(Entries provided Opens)
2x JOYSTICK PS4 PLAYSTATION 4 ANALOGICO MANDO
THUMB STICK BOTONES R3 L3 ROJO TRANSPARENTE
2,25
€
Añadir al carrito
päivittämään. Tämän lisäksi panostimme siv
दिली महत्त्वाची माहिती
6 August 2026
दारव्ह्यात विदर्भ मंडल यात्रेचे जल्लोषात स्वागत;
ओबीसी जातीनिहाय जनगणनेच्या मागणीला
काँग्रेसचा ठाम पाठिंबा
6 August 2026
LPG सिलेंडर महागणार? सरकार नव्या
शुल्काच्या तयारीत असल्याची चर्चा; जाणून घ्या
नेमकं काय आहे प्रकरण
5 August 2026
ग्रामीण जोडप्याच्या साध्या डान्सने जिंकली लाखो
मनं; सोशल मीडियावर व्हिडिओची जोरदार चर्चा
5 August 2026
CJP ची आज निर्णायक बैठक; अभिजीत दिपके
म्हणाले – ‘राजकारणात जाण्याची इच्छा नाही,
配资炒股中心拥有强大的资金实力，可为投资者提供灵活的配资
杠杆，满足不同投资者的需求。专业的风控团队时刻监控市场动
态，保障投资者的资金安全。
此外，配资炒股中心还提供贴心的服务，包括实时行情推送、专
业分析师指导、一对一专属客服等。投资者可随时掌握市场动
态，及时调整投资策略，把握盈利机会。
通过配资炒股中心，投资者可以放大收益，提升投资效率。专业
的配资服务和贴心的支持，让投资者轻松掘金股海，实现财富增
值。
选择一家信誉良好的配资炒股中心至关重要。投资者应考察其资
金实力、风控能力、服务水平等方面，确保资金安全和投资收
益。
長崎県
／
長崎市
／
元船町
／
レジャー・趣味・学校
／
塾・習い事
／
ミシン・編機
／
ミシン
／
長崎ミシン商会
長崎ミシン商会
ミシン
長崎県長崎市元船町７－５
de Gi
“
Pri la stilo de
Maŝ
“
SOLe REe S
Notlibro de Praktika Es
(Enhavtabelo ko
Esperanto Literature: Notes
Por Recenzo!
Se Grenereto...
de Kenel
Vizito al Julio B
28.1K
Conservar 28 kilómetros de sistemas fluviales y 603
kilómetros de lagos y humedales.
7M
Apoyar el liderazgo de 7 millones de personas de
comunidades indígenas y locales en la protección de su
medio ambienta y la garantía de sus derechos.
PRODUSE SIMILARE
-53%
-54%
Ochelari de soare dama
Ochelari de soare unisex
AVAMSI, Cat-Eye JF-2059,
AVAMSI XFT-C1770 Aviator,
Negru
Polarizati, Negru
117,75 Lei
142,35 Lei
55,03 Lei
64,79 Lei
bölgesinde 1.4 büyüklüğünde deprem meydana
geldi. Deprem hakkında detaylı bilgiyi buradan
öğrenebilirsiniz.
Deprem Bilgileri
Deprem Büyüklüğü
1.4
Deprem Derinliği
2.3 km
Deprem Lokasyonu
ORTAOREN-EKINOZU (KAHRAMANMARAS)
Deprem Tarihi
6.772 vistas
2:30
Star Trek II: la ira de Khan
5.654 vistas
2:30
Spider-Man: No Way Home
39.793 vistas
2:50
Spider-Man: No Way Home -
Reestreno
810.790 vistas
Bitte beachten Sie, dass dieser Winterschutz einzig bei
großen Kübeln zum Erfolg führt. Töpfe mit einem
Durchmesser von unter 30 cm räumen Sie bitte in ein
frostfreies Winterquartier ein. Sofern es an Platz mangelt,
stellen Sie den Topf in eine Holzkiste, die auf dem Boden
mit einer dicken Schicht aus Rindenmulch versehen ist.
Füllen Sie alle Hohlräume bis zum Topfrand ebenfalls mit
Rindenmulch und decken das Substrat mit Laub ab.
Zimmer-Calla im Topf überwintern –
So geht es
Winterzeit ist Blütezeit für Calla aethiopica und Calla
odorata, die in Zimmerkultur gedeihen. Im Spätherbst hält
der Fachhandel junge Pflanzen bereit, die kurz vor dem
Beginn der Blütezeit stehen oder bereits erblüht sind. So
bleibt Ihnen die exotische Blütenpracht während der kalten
(Entries provided Closes)
*Task details:*
Each record above is to be returned verbatim.

*Written answer:*
2x JOYSTICK PS4 PLAYSTATION 4 ANALOGICO MANDO
THUMB STICK BOTONES R3 L3 ROJO TRANSPARENTE
2,25
€
Añadir al carrito
päivittämään. Tämän lisäksi panostimme siv
दिली महत्त्वाची माहिती
6 August 2026
दारव्ह्यात विदर्भ मंडल यात्रेचे जल्लोषात स्वागत;
ओबीसी जातीनिहाय जनगणनेच्या मागणीला
काँग्रेसचा ठाम पाठिंबा
6 August 2026
LPG सिलेंडर महागणार? सरकार नव्या
शुल्काच्या तयारीत असल्याची चर्चा; जाणून घ्या
नेमकं काय आहे प्रकरण
5 August 2026
ग्रामीण जोडप्याच्या साध्या डान्सने जिंकली लाखो
मनं; सोशल मीडियावर व्हिडिओची जोरदार चर्चा
5 August 2026
CJP ची आज निर्णायक बैठक; अभिजीत दिपके
म्हणाले – ‘राजकारणात जाण्याची इच्छा नाही,
配资炒股中心拥有强大的资金实力，可为投资者提供灵活的配资
杠杆，满足不同投资者的需求。专业的风控团队时刻监控市场动
态，保障投资者的资金安全。
此外，配资炒股中心还提供贴心的服务，包括实时行情推送、专
业分析师指导、一对一专属客服等。投资者可随时掌握市场动
态，及时调整投资策略，把握盈利机会。
通过配资炒股中心，投资者可以放大收益，提升投资效率。专业
的配资服务和贴心的支持，让投资者轻松掘金股海，实现财富增
值。
选择一家信誉良好的配资炒股中心至关重要。投资者应考察其资
金实力、风控能力、服务水平等方面，确保资金安全和投资收
益。
長崎県
／
長崎市
／
元船町
／
レジャー・趣味・学校
／
塾・習い事
／
ミシン・編機
／
ミシン
／
長崎ミシン商会
長崎ミシン商会
ミシン
長崎県長崎市元船町７－５
de Gi
“
Pri la stilo de
Maŝ
“
SOLe REe S
Notlibro de Praktika Es
(Enhavtabelo ko
Esperanto Literature: Notes
Por Recenzo!
Se Grenereto...
de Kenel
Vizito al Julio B
28.1K
Conservar 28 kilómetros de sistemas fluviales y 603
kilómetros de lagos y humedales.
7M
Apoyar el liderazgo de 7 millones de personas de
comunidades indígenas y locales en la protección de su
medio ambienta y la garantía de sus derechos.
PRODUSE SIMILARE
-53%
-54%
Ochelari de soare dama
Ochelari de soare unisex
AVAMSI, Cat-Eye JF-2059,
AVAMSI XFT-C1770 Aviator,
Negru
Polarizati, Negru
117,75 Lei
142,35 Lei
55,03 Lei
64,79 Lei
bölgesinde 1.4 büyüklüğünde deprem meydana
geldi. Deprem hakkında detaylı bilgiyi buradan
öğrenebilirsiniz.
Deprem Bilgileri
Deprem Büyüklüğü
1.4
Deprem Derinliği
2.3 km
Deprem Lokasyonu
ORTAOREN-EKINOZU (KAHRAMANMARAS)
Deprem Tarihi
6.772 vistas
2:30
Star Trek II: la ira de Khan
5.654 vistas
2:30
Spider-Man: No Way Home
39.793 vistas
2:50
Spider-Man: No Way Home -
Reestreno
810.790 vistas
Bitte beachten Sie, dass dieser Winterschutz einzig bei
großen Kübeln zum Erfolg führt. Töpfe mit einem
Durchmesser von unter 30 cm räumen Sie bitte in ein
frostfreies Winterquartier ein. Sofern es an Platz mangelt,
stellen Sie den Topf in eine Holzkiste, die auf dem Boden
mit einer dicken Schicht aus Rindenmulch versehen ist.
Füllen Sie alle Hohlräume bis zum Topfrand ebenfalls mit
Rindenmulch und decken das Substrat mit Laub ab.
Zimmer-Calla im Topf überwintern –
So geht es
Winterzeit ist Blütezeit für Calla aethiopica und Calla
odorata, die in Zimmerkultur gedeihen. Im Spätherbst hält
der Fachhandel junge Pflanzen bereit, die kurz vor dem
Beginn der Blütezeit stehen oder bereits erblüht sind. So
bleibt Ihnen die exotische Blütenpracht während der kalten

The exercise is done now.